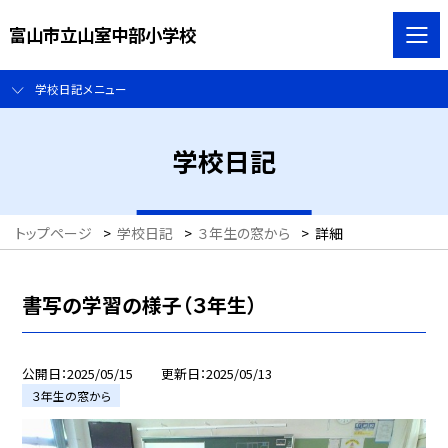
富山市立山室中部小学校
学校日記メニュー
学校日記
トップページ
>
学校日記
>
３年生の窓から
>
詳細
書写の学習の様子（３年生）
公開日
2025/05/15
更新日
2025/05/13
３年生の窓から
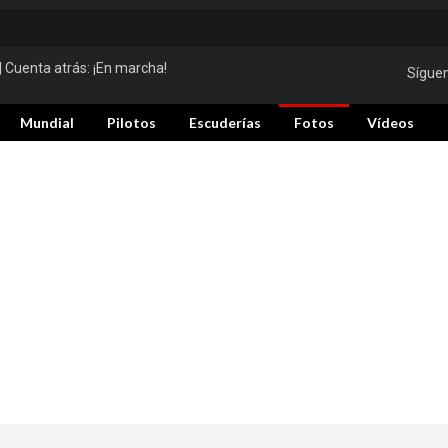
| Cuenta atrás:
¡En marcha!
Sígue
Mundial
Pilotos
Escuderías
Fotos
Vídeos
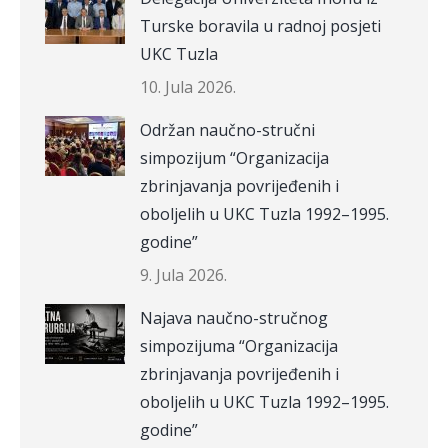
Turske boravila u radnoj posjeti
UKC Tuzla
10. Jula 2026.
Održan naučno-stručni
simpozijum “Organizacija
zbrinjavanja povrijeđenih i
oboljelih u UKC Tuzla 1992–1995.
godine”
9. Jula 2026.
Najava naučno-stručnog
simpozijuma “Organizacija
zbrinjavanja povrijeđenih i
oboljelih u UKC Tuzla 1992–1995.
godine”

--------------------

EXERCISE:
Copy each line of the records that has "naučno" in it.

TASK RESULT:
Održan naučno-stručni
Najava naučno-stručnog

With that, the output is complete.